Directions:
Which lines mention "alle"? Show each one from the listing.

Records shown:
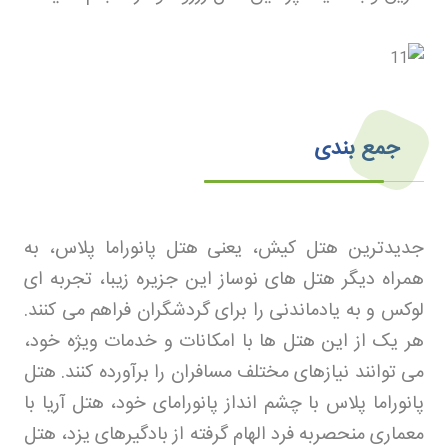
جمع‌ بندی
جدیدترین هتل کیش، یعنی هتل پانوراما پلاس، به
همراه دیگر هتل‌ های نوساز این جزیره زیبا، تجربه‌ ای
لوکس و به یادماندنی را برای گردشگران فراهم می‌ کنند.
هر یک از این هتل‌ ها با امکانات و خدمات ویژه خود،
می‌ توانند نیازهای مختلف مسافران را برآورده کنند. هتل
پانوراما پلاس با چشم‌ انداز پانورامای خود، هتل آریا با
معماری منحصربه‌ فرد الهام گرفته از بادگیرهای یزد، هتل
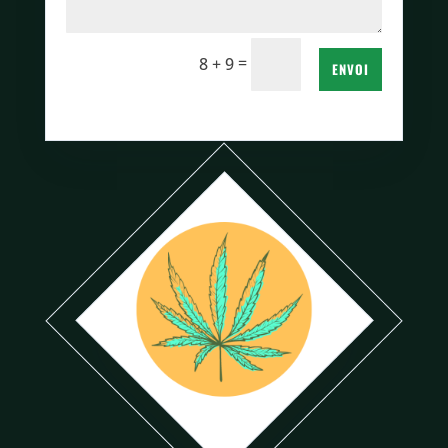
=
8 + 9
ENVOI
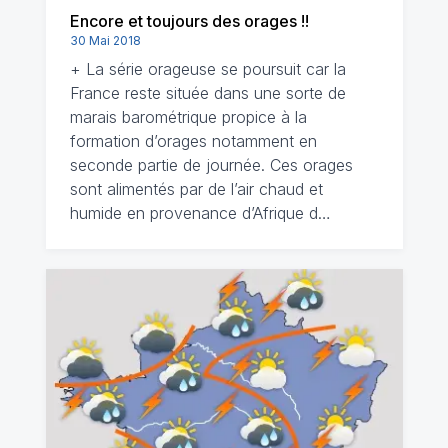
Encore et toujours des orages !!
30 Mai 2018
+ La série orageuse se poursuit car la
France reste située dans une sorte de
marais barométrique propice à la
formation d’orages notamment en
seconde partie de journée. Ces orages
sont alimentés par de l’air chaud et
humide en provenance d’Afrique d…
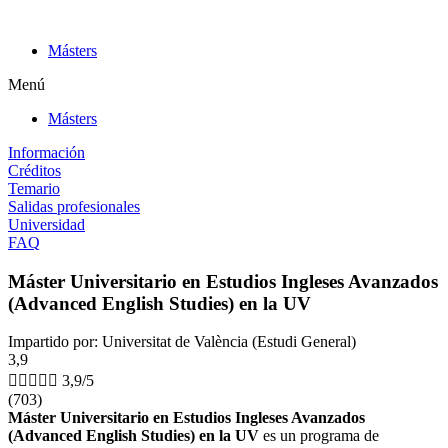
Ir
al
Másters
contenido
Menú
Másters
Información
Créditos
Temario
Salidas profesionales
Universidad
FAQ
Máster Universitario en Estudios Ingleses Avanzados
(Advanced English Studies) en la UV
Impartido por: Universitat de València (Estudi General)
3,9





3,9/5
(703)
Máster Universitario en Estudios Ingleses Avanzados
(Advanced English Studies) en la UV
es un programa de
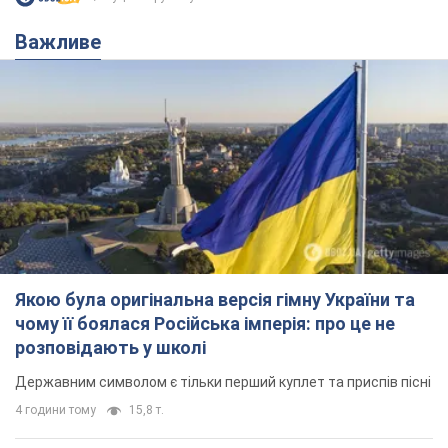
Важливе
Якою була оригінальна версія гімну України та
чому її боялася Російська імперія: про це не
розповідають у школі
Державним символом є тільки перший куплет та приспів пісні
4 години тому
15,8 т.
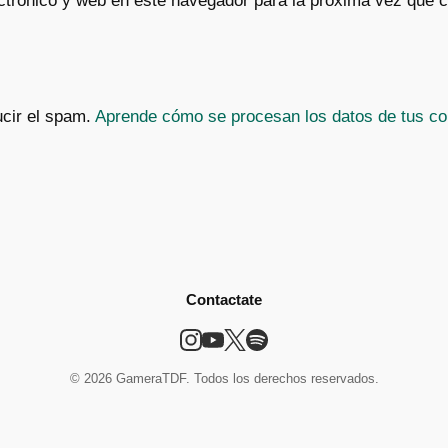
ctrónico y web en este navegador para la próxima vez que 
ucir el spam.
Aprende cómo se procesan los datos de tus co
Contactate
© 2026 GameraTDF. Todos los derechos reservados.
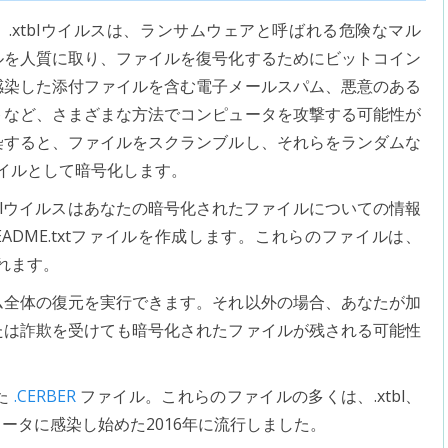
.xtblウイルスは、ランサムウェアと呼ばれる危険なマル
ルを人質に取り、ファイルを復号化するためにビットコイン
感染した添付ファイルを含む電子メールスパム、悪意のある
トなど、さまざまな方法でコンピュータを攻撃する可能性が
染すると、ファイルをスクランブルし、それらをランダムな
ァイルとして暗号化します。
blウイルスはあなたの暗号化されたファイルについての情報
DME.txtファイルを作成します。これらのファイルは、
れます。
ム全体の復元を実行できます。それ以外の場合、あなたが加
たは詐欺を受けても暗号化されたファイルが残される可能性
た
.CERBER
ファイル。これらのファイルの多くは、.xtbl、
ピュータに感染し始めた2016年に流行しました。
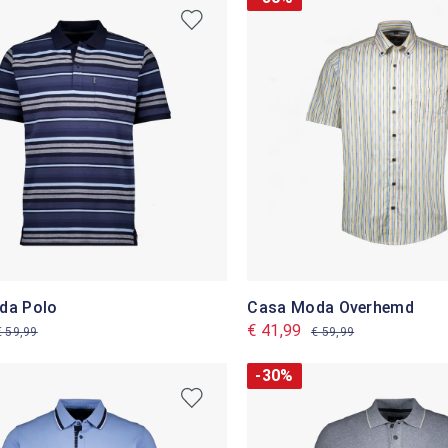
da Polo
Casa Moda Overhemd
€ 41,99
€ 59,99
€ 59,99
-30%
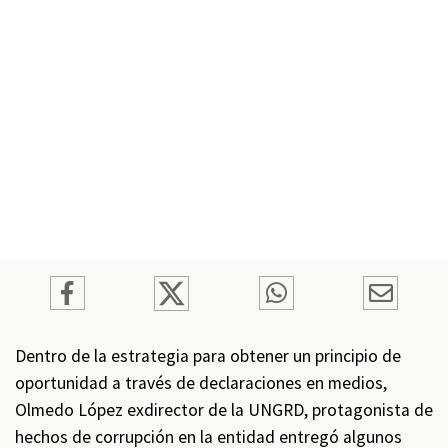
Dentro de la estrategia para obtener un principio de
oportunidad a través de declaraciones en medios,
Olmedo López exdirector de la UNGRD, protagonista de
hechos de corrupción en la entidad entregó algunos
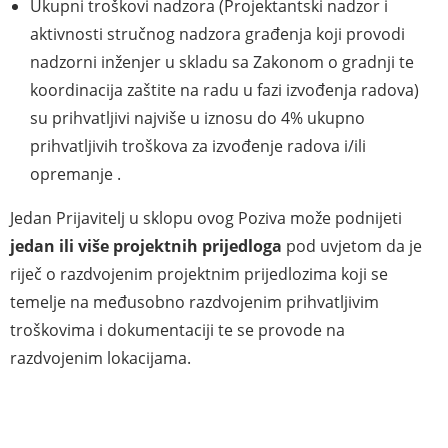
Ukupni troškovi nadzora (Projektantski nadzor i
aktivnosti stručnog nadzora građenja koji provodi
nadzorni inženjer u skladu sa Zakonom o gradnji te
koordinacija zaštite na radu u fazi izvođenja radova)
su prihvatljivi najviše u iznosu do 4% ukupno
prihvatljivih troškova za izvođenje radova i/ili
opremanje .
Jedan Prijavitelj u sklopu ovog Poziva može podnijeti
jedan
ili
više
projektnih prijedloga
pod uvjetom da je
riječ o razdvojenim projektnim prijedlozima koji se
temelje na međusobno razdvojenim prihvatljivim
troškovima i dokumentaciji te se provode na
razdvojenim lokacijama.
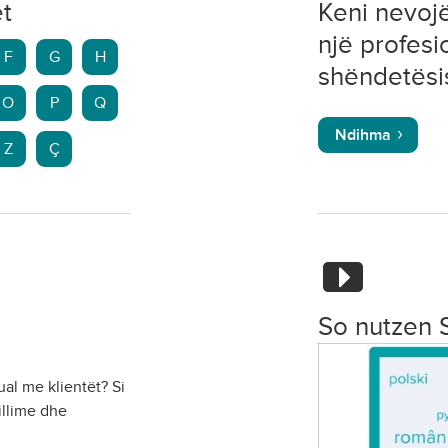
et
Keni nevoj
një profesi
F
G
H
shëndetësi
O
P
Q
Ndihma
Z
Ç
So nutzen 
ual me klientët? Si
llime dhe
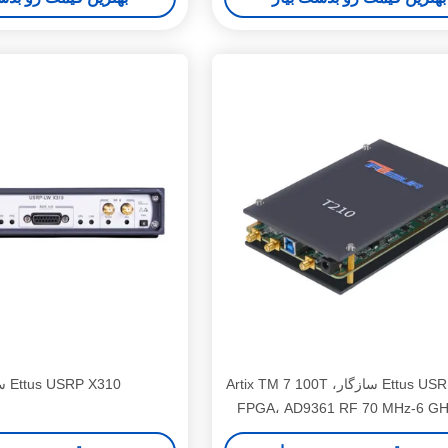
Ettus USRP B210 سازگار، Artix TM 7 100T
Ettus USRP X310 سازگار.
FPGA، AD9361 RF 70 MHz-6 GH
MHz BW هر یک، 2 کانال USRP دستگاه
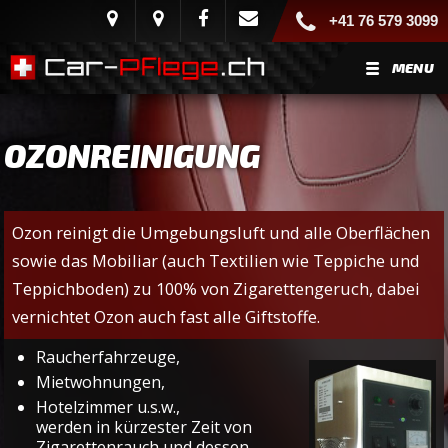
+41 76 579 3099
MENU
OZONREINIGUNG
Ozon reinigt die Umgebungsluft und alle Oberflächen
sowie das Mobiliar (auch Textilien wie Teppiche und
Teppichboden) zu 100% von Zigarettengeruch, dabei
vernichtet Ozon auch fast alle Giftstoffe.
Raucherfahrzeuge,
Mietwohnungen,
Hotelzimmer u.s.w.,
werden in kürzester Zeit von
Zigarettenrauch und dessen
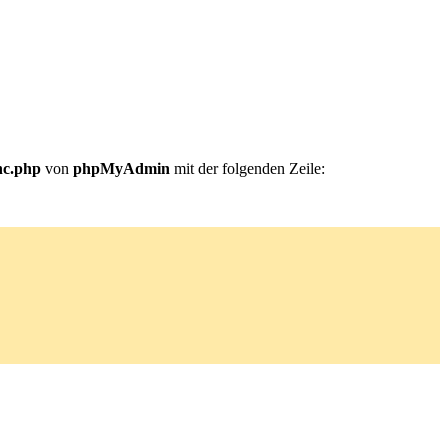
nc.php
von
phpMyAdmin
mit der folgenden Zeile:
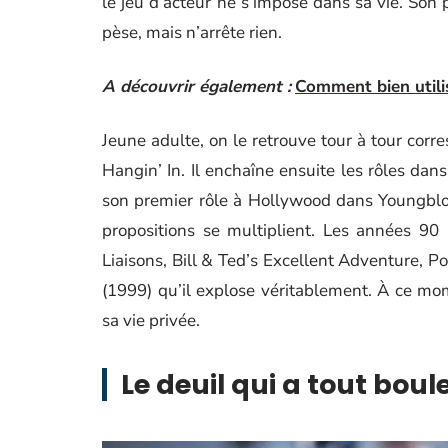
le jeu d’acteur ne s’impose dans sa vie. Son p
pèse, mais n’arrête rien.
A découvrir également :
Comment bien utilis
Jeune adulte, on le retrouve tour à tour corr
Hangin’ In. Il enchaîne ensuite les rôles da
son premier rôle à Hollywood dans Youngbloo
propositions se multiplient. Les années 9
Liaisons, Bill & Ted’s Excellent Adventure, P
(1999) qu’il explose véritablement. À ce mo
sa vie privée.
Le deuil qui a tout boul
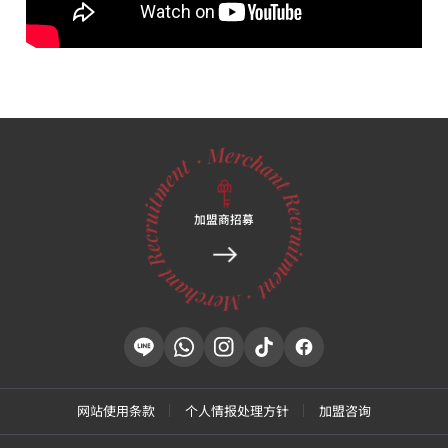
加盟商招募
网站使用条款
个人情报处理方针
加盟咨询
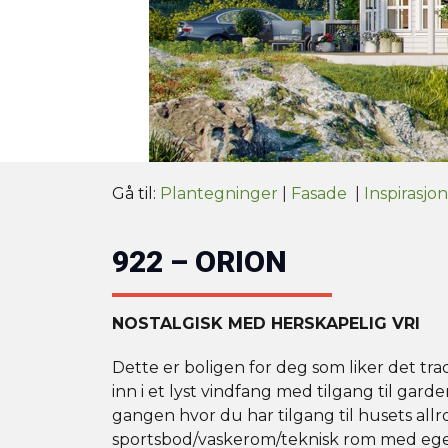
Gå til:
Plantegninger
|
Fasade
|
Inspirasjon
922 – ORION
NOSTALGISK MED HERSKAPELIG VRI
Dette er boligen for deg som liker det tr
inn i et lyst vindfang med tilgang til gar
gangen hvor du har tilgang til husets all
sportsbod/vaskerom/teknisk rom med ege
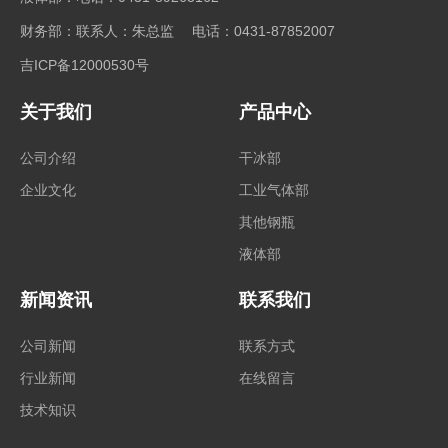
财务部：联系人：朱总监 电话：0431-87852007
吉ICP备12000530号
关于我们
产品中心
公司介绍
干冰部
企业文化
工业气体部
其他钢瓶
液体部
新闻资讯
联系我们
公司新闻
联系方式
行业新闻
在线留言
技术知识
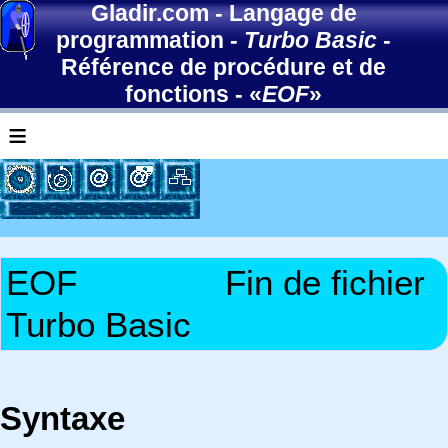
Gladir.com
-
Langage de
programmation
-
Turbo Basic
-
Référence de procédure et de
fonctions
- «
EOF
»
≡
EOF
Fin de fichier
Turbo Basic
Syntaxe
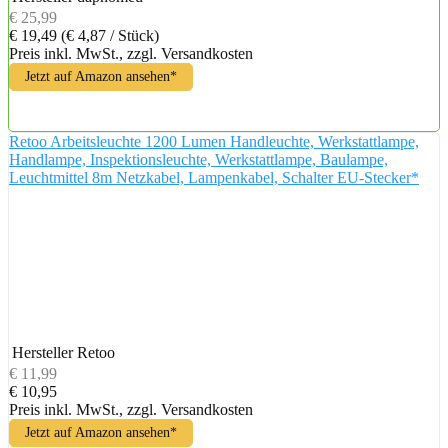
€ 25,99
€ 19,49
(€ 4,87 / Stück)
Preis inkl. MwSt., zzgl. Versandkosten
Jetzt auf Amazon ansehen*
Retoo Arbeitsleuchte 1200 Lumen Handleuchte, Werkstattlampe,
Handlampe, Inspektionsleuchte, Werkstattlampe, Baulampe,
Leuchtmittel 8m Netzkabel, Lampenkabel, Schalter EU-Stecker*
Hersteller
Retoo
€ 11,99
€ 10,95
Preis inkl. MwSt., zzgl. Versandkosten
Jetzt auf Amazon ansehen*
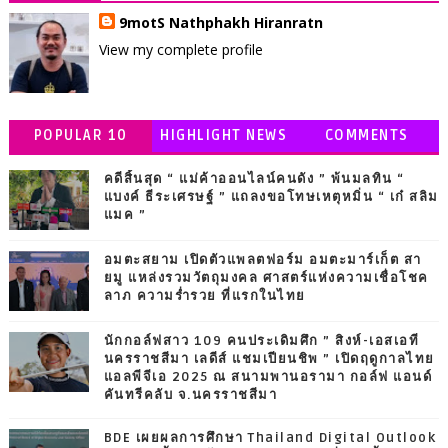
9motS Nathphakh Hiranratn
View my complete profile
POPULAR 10
HIGHLIGHT NEWS
COMMENTS
คดีสิ้นสุด “ แม่ค้าออนไลน์คนดัง ” พ้นมลทิน “
แบงค์ ธีระเศรษฐ์ ” แถลงขอโทษเหตุหมิ่น “ เก๋ สลิม
แมค ”
อมตะสยาม เปิดตัวแพลตฟอร์ม อมตะมาร์เก็ต สา
ยมู แหล่งรวมวัตถุมงคล ศาสตร์แห่งความเชื่อโชค
ลาภ ความร่ำรวย ที่แรกในไทย
นักกอล์ฟสาว 109 คนประเดิมศึก ” สิงห์-เอสเอที
นครราชสีมา เลดีส์ แชมเปียนชิพ ” เปิดฤดูกาลไทย
แอลพีจีเอ 2025 ณ สนามพานอรามา กอล์ฟ แอนด์
คันทรีคลับ จ.นครราชสีมา
BDE เผยผลการศึกษา Thailand Digital Outlook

Task solution:
Ozon reinigt die Umgebungsluft und alle Oberflächen
vernichtet Ozon auch fast alle Giftstoffe.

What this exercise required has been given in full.